Building general libraries in: RepeatMasker/Libraries//general`

and I have those files in the libaries:

total 727G 25K Mar 24 2023 Artefacts.embl 727G Jan 10 2023 Dfam.h5 4.0K Aug 8 09:31 general 214 Mar 24 2023 README.meta 25M Mar 24 2023 RepeatAnnotationData.pm 32M Aug 8 08:53 RepeatMasker.lib 68 Aug 9 02:05 RepeatMaskerLib.h5 -> Dfam.h5 20K Aug 8 08:53 RepeatMasker.lib.ndb 2.1M Aug 8 08:53 RepeatMasker.lib.nhr 232K Aug 8 08:53 RepeatMasker.lib.nin 599 Aug 8 08:53 RepeatMasker.lib.njs 232K Aug 8 08:53 RepeatMasker.lib.not 8.5M Aug 8 08:53 RepeatMasker.lib.nsq 16K Aug 8 08:53 RepeatMasker.lib.ntf 78K Aug 8 08:53 RepeatMasker.lib.nto 18M Mar 24 2023 RepeatPeps.lib 20K Aug 8 08:53 RepeatPeps.lib.pdb 2.8M Aug 8 08:53 RepeatPeps.lib.phr 141K Aug 8 08:53 RepeatPeps.lib.pin 579 Aug 8 08:53 RepeatPeps.lib.pjs 212K Aug 8 08:53 RepeatPeps.lib.pot 16M Aug 8 08:53 RepeatPeps.lib.psq 16K Aug 8 08:53 RepeatPeps.lib.ptf 71K Aug 8 08:53 RepeatPeps.lib.pto 5.5K Mar 24 2023 RepeatPeps.readme 18M Mar 24 2023 RMRBMeta.embl 109M Mar 24 2023 taxonomy.dat

ykkim0127 commented 1 month ago

Also, when I run repeatproteinmask, it prints out even libraries exist in the directory as above.

Identifying Simple and Low Complexity Repeats...(masking turned off)

  • Tandem Repeats: 718131 Masking Repeat Proteins... NCBIBlastXSearchEngine::search: Error...compressed subject database (Libraries//RepeatPeps.lib) does not exist! at /mambaforge/bin/RepeatProteinMask line 371.
rmhubley commented 1 month ago

These are separate issues:

  1. The generation of "general libraries" by RepeatMasker is a standard step. This library contains artifact sequences used by the contamination checks. It is generated by default and doesn't have anything to do with the search for TE sequences. In your case you are using a custom library and the program confirms that it's being used here:

    Using Custom Repeat Library: ps-families.fa

    I also do not recommend using the "-nolow" option unless you have a specific reason not to do so. This will increase your false positives.

  2. The message reported by RepeatProteinMask is definitely a bug, but there is a simple workaround. Simply supply "-engine ncbi" as an additional parameter and the program will correctly identify the databases in Libraries.

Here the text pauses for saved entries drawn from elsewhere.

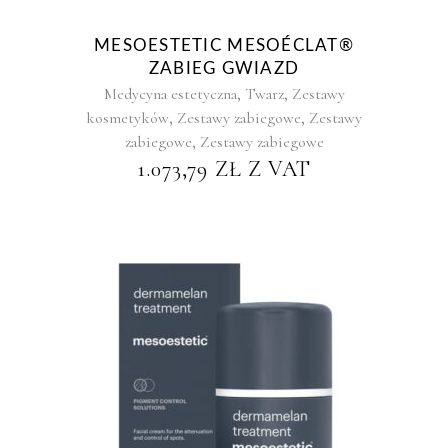
MESOESTETIC MESOÉCLAT®
ZABIEG GWIAZD
,
,
Medycyna estetyczna
Twarz
Zestawy
,
,
kosmetyków
Zestawy zabiegowe
Zestawy
,
zabiegowe
Zestawy zabiegowe
1.073,79
ZŁ
Z VAT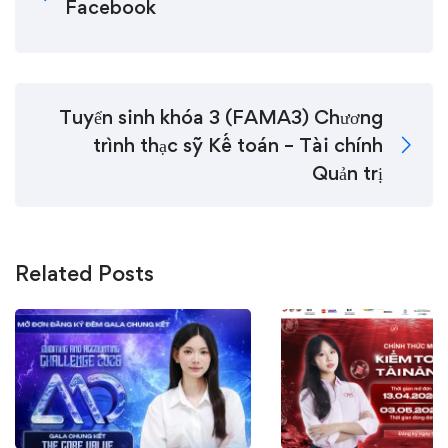
Facebook
Tuyển sinh khóa 3 (FAMA3) Chương
trình thạc sỹ Kế toán – Tài chính
Quản trị
Related Posts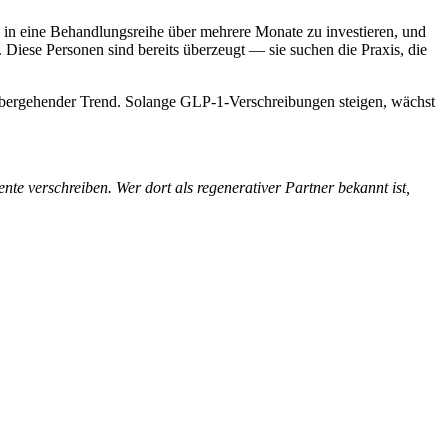
t, in eine Behandlungsreihe über mehrere Monate zu investieren, und
Diese Personen sind bereits überzeugt — sie suchen die Praxis, die
vorübergehender Trend. Solange GLP-1-Verschreibungen steigen, wächst
 verschreiben. Wer dort als regenerativer Partner bekannt ist,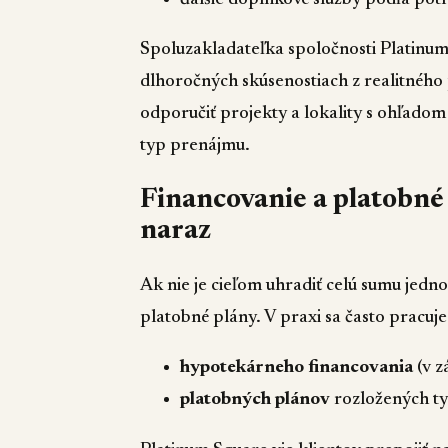
Spoluzakladateľka spoločnosti Platinum 
dlhoročných skúsenostiach z realitného 
odporučiť projekty a lokality s ohľadom 
typ prenájmu.
Financovanie a platobné 
naraz
Ak nie je cieľom uhradiť celú sumu jednor
platobné plány. V praxi sa často pracuj
hypotekárneho financovania
(v z
platobných plánov
rozložených ty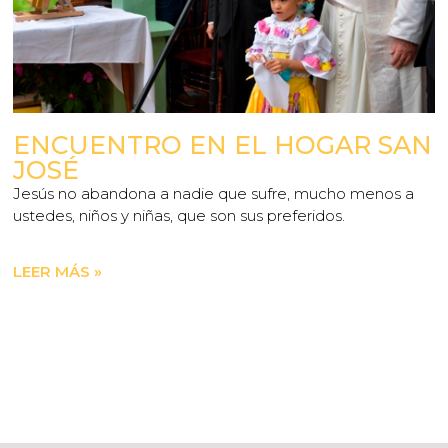
ENCUENTRO EN EL HOGAR SAN
JOSÉ
Jesús no abandona a nadie que sufre, mucho menos a
ustedes, niños y niñas, que son sus preferidos.
LEER MÁS »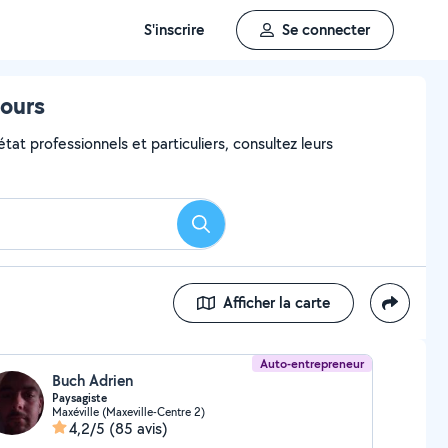
S'inscrire
Se connecter
tours
tat professionnels et particuliers, consultez leurs
Rechercher
Afficher la carte
Auto-entrepreneur
Buch Adrien
Paysagiste
Maxéville (Maxeville-Centre 2)
4,2/5
(85 avis)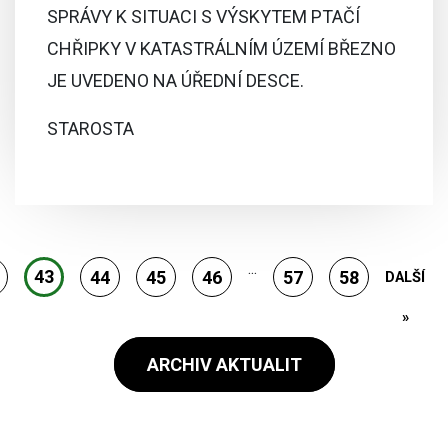
SPRÁVY K SITUACI S VÝSKYTEM PTAČÍ
CHŘIPKY V KATASTRÁLNÍM ÚZEMÍ BŘEZNO
JE UVEDENO NA ÚŘEDNÍ DESCE.
STAROSTA
...
43
44
45
46
57
58
DALŠÍ
»
ARCHIV AKTUALIT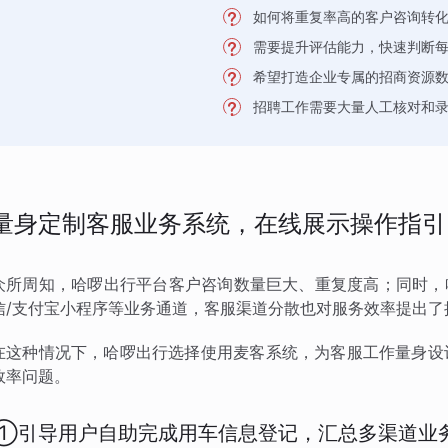
如何将重复率高的客户咨询转
需要提升评估能力，快速判断
希望打造企业专属的招商资源
招聘工作需要大量人工核对和
量身定制客服业务系统，在线展示操作指引
众所周知，哈啰出行平台客户咨询数量巨大、重复度高；同时，
信/支付宝小程序等业务通道，客服渠道分散也对服务效率提出了
在这种情况下，哈啰出行选择使用麦客系统，为客服工作量身设
效率问题。
①引导用户自助完成用车信息登记，汇总多渠道业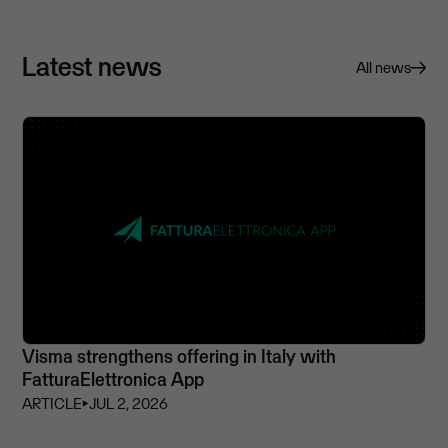
Latest news
All news
Visma strengthens offering in Italy with
FatturaElettronica App
ARTICLE
⏵
JUL 2, 2026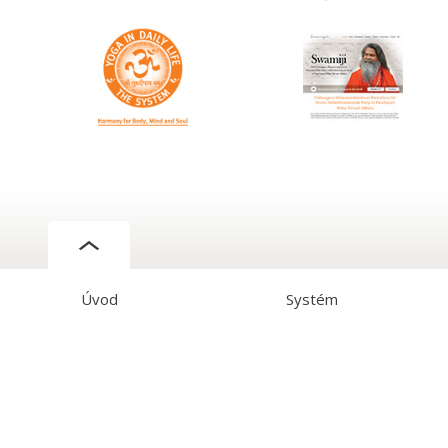
Úvod
Systém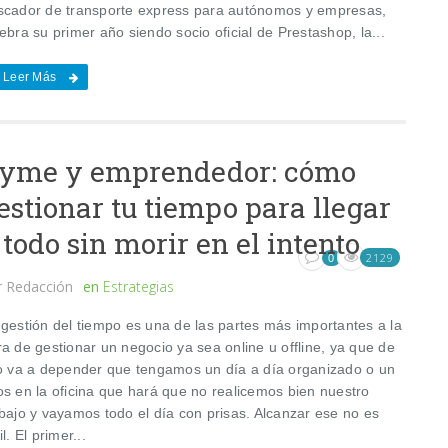
scador de transporte express para autónomos y empresas,
ebra su primer año siendo socio oficial de Prestashop, la...
Leer Más
yme y emprendedor: cómo
estionar tu tiempo para llegar
 todo sin morir en el intento
2129
0
r
Redacción
en
Estrategias
 gestión del tiempo es una de las partes más importantes a la
a de gestionar un negocio ya sea online u offline, ya que de
lo va a depender que tengamos un día a día organizado o un
os en la oficina que hará que no realicemos bien nuestro
abajo y vayamos todo el día con prisas. Alcanzar ese no es
il. El primer...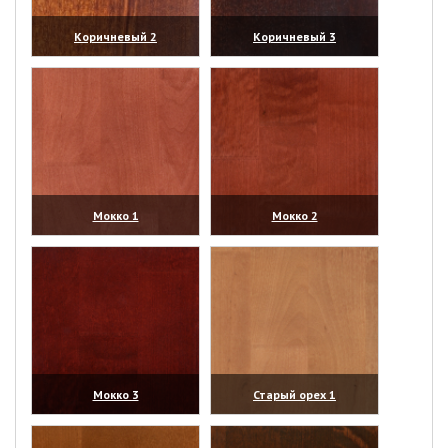
Коричневый 2
Коричневый 3
(увеличить)
(увеличить)
Мокко 1
Мокко 2
(увеличить)
(увеличить)
Мокко 3
Старый орех 1
(увеличить)
(увеличить)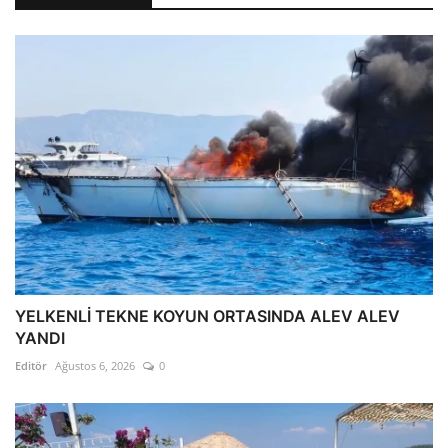
YELKENLİ TEKNE KOYUN ORTASINDA ALEV ALEV
YANDI
Editör
Ağustos 6, 2026
0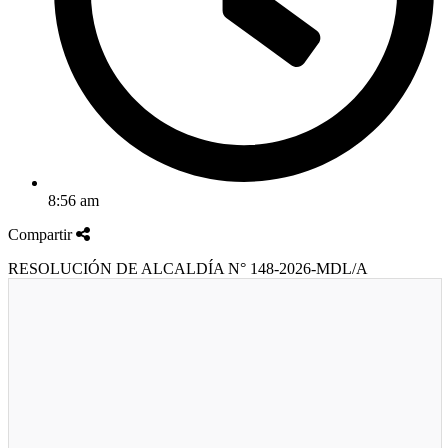
8:56 am
Compartir
RESOLUCIÓN DE ALCALDÍA N° 148-2026-MDL/A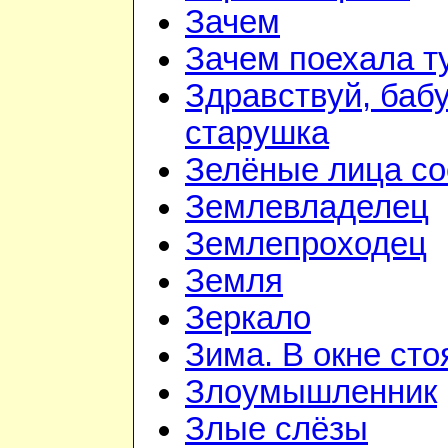
Зачем
Зачем поехала т
Здравствуй, баб
старушка
Зелёные лица со
Землевладелец
Землепроходец
Земля
Зеркало
Зима. В окне ст
Злоумышленник
Злые слёзы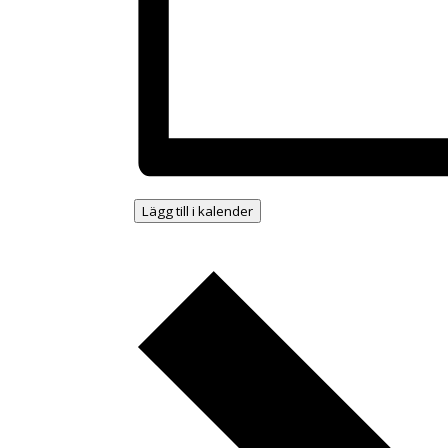
Lägg till i kalender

ykkim0127 commented 1 month ago

Thanks for quick feedback ! I understood the why general directory was created. There is one more question about the repeatproteinmasking. To resolve a double installation, I removed conda-installed repeatmasker, and ran with local-installed repeatmasker. However, when I rerun the tool using the same input as before and add -engine option, the output indicates "0" tandem repeats, which seems incorrect.

Here is the log file:

Identifying Simple and Low Complexity Repeats...(masking turned off)

  • Tandem Repeats: 0 Masking Repeat Proteins...

And the commnad I used is: ./RepeatProteinMask -engine ncbi -trf_prgm ../TRF-4.09.1/build/src/trf -pvalue 0.01 -noLowSimple assembly.masked -libdir ./Libraries > proteinmasker.log 2>&1 I'm not sure why the tool is failing to detect tandem repeats.

rmhubley commented 5 days ago

It's because you again used an option to disable simple repeat detection ("-noLowSimple").